- INPUT DATA
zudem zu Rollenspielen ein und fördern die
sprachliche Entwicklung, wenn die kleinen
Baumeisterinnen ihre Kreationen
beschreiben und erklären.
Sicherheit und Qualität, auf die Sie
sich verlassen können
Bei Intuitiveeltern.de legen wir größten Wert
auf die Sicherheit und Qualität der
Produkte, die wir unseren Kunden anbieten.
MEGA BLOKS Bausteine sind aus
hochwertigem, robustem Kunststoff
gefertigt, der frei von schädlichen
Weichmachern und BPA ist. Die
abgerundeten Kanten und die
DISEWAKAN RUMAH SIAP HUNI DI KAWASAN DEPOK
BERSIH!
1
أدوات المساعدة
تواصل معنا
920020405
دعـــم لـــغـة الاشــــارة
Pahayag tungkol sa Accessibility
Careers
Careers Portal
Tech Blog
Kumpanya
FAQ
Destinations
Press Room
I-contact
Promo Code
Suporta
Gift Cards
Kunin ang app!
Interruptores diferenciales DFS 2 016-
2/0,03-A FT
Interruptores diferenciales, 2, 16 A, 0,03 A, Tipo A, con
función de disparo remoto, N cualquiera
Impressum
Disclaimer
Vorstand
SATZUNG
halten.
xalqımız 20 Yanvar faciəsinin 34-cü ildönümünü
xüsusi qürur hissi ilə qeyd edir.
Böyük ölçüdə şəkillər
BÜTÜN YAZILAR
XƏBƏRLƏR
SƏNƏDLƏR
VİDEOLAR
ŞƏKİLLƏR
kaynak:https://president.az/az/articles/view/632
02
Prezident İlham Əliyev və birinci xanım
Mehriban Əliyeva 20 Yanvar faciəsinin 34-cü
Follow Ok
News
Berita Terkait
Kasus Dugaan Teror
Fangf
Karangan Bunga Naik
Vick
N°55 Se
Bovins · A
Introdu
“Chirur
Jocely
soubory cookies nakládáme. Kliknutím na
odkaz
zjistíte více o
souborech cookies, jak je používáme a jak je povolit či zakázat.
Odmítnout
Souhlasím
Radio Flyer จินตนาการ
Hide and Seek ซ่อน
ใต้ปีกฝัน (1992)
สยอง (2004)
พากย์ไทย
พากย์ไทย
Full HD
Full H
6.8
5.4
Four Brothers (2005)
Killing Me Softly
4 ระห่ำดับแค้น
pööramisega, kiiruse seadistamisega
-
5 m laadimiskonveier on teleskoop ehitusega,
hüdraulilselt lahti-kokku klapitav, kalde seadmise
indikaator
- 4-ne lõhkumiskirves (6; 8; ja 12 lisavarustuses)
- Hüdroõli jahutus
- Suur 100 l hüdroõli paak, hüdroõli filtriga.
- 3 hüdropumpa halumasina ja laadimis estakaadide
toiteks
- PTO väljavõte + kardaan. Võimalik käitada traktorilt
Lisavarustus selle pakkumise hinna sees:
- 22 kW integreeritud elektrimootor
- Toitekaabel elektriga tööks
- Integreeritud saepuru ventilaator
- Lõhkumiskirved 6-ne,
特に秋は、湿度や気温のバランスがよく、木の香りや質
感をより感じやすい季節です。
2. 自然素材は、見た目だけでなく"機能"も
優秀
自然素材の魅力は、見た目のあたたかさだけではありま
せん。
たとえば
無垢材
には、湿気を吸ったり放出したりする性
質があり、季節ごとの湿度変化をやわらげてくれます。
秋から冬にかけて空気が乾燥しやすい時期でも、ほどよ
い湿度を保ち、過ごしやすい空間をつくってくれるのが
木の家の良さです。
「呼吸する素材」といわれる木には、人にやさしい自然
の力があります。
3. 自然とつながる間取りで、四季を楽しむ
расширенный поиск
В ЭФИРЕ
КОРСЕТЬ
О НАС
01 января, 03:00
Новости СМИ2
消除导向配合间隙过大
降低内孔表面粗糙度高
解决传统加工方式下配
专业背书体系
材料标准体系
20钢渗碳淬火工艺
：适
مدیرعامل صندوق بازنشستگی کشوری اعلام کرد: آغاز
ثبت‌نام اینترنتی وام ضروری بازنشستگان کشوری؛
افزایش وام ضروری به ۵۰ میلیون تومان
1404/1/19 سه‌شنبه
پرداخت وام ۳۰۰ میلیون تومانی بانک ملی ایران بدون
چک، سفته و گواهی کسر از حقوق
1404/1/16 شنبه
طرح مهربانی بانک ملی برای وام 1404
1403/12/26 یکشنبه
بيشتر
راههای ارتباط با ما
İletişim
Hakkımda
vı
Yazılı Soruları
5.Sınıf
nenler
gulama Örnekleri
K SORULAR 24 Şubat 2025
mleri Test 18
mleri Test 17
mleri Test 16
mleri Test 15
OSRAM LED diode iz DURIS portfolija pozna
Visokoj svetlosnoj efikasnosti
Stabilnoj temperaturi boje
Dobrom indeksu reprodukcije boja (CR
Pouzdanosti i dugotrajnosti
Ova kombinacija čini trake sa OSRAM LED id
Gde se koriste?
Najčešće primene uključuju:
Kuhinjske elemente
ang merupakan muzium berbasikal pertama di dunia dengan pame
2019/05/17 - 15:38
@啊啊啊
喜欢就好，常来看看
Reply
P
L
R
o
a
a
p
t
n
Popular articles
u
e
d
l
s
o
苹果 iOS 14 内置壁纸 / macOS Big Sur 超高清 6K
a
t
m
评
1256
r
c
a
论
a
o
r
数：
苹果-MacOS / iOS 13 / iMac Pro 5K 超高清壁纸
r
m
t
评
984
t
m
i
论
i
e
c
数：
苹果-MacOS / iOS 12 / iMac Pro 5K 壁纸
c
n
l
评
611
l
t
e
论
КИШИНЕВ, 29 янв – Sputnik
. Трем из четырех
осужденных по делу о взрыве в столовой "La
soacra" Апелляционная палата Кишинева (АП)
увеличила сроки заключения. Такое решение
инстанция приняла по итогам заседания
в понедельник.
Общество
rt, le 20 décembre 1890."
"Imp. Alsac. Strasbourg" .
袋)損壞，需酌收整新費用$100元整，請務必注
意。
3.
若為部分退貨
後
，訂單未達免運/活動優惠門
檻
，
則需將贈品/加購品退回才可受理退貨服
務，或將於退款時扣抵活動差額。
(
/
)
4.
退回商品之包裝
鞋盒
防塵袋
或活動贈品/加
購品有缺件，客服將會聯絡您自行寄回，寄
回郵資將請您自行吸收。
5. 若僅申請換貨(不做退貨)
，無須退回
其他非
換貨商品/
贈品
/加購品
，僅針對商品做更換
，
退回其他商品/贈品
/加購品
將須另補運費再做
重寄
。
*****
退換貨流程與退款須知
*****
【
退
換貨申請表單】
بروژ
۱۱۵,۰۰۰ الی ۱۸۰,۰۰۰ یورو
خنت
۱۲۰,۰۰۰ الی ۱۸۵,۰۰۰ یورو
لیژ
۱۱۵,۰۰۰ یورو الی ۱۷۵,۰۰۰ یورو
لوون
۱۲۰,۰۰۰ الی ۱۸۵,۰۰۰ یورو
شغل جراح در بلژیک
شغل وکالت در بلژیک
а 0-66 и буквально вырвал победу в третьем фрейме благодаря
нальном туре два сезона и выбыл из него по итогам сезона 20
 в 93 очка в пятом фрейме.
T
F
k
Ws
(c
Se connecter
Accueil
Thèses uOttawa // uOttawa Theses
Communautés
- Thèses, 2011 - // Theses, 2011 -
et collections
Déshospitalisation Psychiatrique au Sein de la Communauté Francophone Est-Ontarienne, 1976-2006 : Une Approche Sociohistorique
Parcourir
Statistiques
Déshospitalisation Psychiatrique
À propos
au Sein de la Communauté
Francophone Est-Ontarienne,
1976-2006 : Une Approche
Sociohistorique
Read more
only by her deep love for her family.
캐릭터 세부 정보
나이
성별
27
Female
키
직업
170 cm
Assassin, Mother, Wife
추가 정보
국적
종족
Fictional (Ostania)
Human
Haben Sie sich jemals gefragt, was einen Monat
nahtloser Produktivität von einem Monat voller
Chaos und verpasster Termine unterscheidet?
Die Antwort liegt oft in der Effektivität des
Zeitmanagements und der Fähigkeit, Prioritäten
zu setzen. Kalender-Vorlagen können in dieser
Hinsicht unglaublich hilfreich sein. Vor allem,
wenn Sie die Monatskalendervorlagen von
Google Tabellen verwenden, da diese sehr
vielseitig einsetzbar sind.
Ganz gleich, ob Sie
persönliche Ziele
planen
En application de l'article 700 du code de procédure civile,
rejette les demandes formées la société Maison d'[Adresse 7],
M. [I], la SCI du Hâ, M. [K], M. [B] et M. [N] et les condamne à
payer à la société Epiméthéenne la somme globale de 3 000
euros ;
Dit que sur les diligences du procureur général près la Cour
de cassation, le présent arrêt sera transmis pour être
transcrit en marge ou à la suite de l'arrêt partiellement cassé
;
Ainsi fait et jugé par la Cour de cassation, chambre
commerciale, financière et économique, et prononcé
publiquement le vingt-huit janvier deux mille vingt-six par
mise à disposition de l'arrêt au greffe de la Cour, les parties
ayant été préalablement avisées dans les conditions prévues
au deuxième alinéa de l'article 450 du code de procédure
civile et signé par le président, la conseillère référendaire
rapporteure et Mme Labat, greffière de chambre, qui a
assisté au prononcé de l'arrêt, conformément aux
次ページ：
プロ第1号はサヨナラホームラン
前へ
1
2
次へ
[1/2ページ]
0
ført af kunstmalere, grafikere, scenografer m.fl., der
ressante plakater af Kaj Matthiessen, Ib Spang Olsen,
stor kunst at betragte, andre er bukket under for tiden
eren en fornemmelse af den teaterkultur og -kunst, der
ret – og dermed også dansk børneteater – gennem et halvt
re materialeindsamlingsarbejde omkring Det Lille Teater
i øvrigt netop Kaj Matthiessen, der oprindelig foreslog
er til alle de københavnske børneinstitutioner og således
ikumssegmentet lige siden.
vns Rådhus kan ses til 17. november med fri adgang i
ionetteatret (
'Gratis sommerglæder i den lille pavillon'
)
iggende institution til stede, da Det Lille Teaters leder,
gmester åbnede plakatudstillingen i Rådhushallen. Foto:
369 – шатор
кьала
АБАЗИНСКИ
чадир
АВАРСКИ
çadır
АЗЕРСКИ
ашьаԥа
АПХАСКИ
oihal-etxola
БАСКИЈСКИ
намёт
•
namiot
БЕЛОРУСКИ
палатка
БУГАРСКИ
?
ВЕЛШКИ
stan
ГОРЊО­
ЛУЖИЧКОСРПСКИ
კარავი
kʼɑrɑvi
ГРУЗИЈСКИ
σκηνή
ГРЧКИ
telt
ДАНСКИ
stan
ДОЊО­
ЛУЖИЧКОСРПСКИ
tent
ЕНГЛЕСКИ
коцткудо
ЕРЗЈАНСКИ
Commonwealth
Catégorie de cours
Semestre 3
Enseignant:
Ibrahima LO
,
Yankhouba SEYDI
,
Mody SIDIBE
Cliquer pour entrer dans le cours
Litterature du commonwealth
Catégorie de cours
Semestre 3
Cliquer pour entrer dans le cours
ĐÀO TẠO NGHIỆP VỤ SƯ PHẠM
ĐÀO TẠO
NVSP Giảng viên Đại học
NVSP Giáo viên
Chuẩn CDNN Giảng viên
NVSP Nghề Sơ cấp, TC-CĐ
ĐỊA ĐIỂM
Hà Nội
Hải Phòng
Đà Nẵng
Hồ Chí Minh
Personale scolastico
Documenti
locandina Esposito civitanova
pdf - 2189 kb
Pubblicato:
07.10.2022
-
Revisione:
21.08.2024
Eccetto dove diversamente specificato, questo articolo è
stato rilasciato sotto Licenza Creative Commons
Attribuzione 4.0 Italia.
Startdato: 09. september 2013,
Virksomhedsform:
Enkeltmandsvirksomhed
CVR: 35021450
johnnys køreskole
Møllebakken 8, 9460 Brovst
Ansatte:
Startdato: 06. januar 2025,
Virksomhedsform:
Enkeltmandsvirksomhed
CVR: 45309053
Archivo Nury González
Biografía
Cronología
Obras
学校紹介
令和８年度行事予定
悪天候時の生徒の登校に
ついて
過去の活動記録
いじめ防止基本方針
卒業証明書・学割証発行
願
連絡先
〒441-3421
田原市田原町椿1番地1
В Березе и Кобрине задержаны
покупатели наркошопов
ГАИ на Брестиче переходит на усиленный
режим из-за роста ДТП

- WHAT TO DO
Every line that includes "Qualität" must be copied from the material above.

- SOLVED PROBLEM
Sicherheit und Qualität, auf die Sie
auf die Sicherheit und Qualität der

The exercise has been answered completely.